Ainda que se encontre relativamente perto de Marrocos e que no seu principal país vizinho, Espanha, a população marroquina seja uma das mais importantes dentro da comunidade imigrante, em Portugal a questão da imigração marroquina constitui uma novidade. Como sabemos, os imigrantes que tradicionalmente se dirigem para Portugal são originários dos chamados PALOP e do Brasil, mas as regularizações extraordinárias dos anos 90 apontam para um fenómeno que posteriormente se confirmou com o processo de pedidos de autorizações de permanência do ano 2001: por um lado a nova presença massiva em Portugal de cidadãos oriundos de países do Leste da Europa, e por outro a aparição e crescimento (constante mas discreto) de pessoas provenientes do norte de África, principalmente de Marrocos. No relatório sobre as migrações mediterrâneas publicado pela Comissão Europeia (Fargues 2005), o Ministère des Affaires Étrangères et de la Coopération marroquina contabiliza 2866 marroquinos a viver em Portugal, dos quais 778 estão contabilizados pelo Serviço de Estrangeiros e Fronteiras português como detentores de uma autorização de residência e os restantes de autorizações de permanência. Discutindo a questão com alguns dos informantes desta investigação eles próprios se negam a acreditar na sua validade. Pela existência de uma relevante bolsa de imigrantes marroquinos irregulares, que não se encontram contabilizados pelas instituições oficiais, mas também pelo facto de Portugal não constituir um destino final do processo migratório. Segundo os próprios sujeitos, o acesso a um documento oficial que lhes permita uma residência legal em Portugal (inclusive para aqueles que esperaram os dez anos necessários para receber a 3ª nacionalidade) permite-lhes atingir o seu objectivo final que é a “verdadeira Europa” – França, Alemanha, Holanda, países onde a maioria já tem família instalada.
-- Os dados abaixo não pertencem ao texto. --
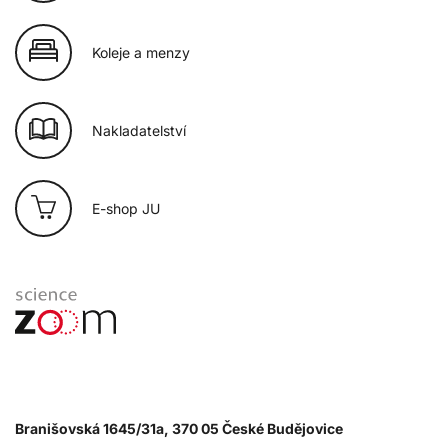
Koleje a menzy
Nakladatelství
E-shop JU
Branišovská 1645/31a, 370 05 České Budějovice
    O potencial integrador

    Por outro lado, consideramos, também, inicialmente que Portugal poderia (potencialmente) resultar como um destino alternativo, baseando-nos em alguns supostos que poderiam funcionar como meios de integração positiva dos marroquinos por parte dos portugueses: A) uma certa construção da identidade nacional baseada na capacidade de adaptação ao outro, resultante da experiência histórica do contacto cultural (na boa tradição do luso-tropicalismo); B) a tradição do arabismo português que procura aproximar-se da academia europeia orientalizando parte do próprio território português; C) a recuperação da presença “árabe” no território e identidade portugueses através da redignificação dos espaços arqueológicos do Al-Andalus; D) e por último, a forma como os últimos governos portugueses têm tentado recuperar estas distintas tradições para a construção de um papel de mediador político entre a Europa e o mundo árabe, tendo o governo marroquino como interlocutor do outro lado do mediterrâneo.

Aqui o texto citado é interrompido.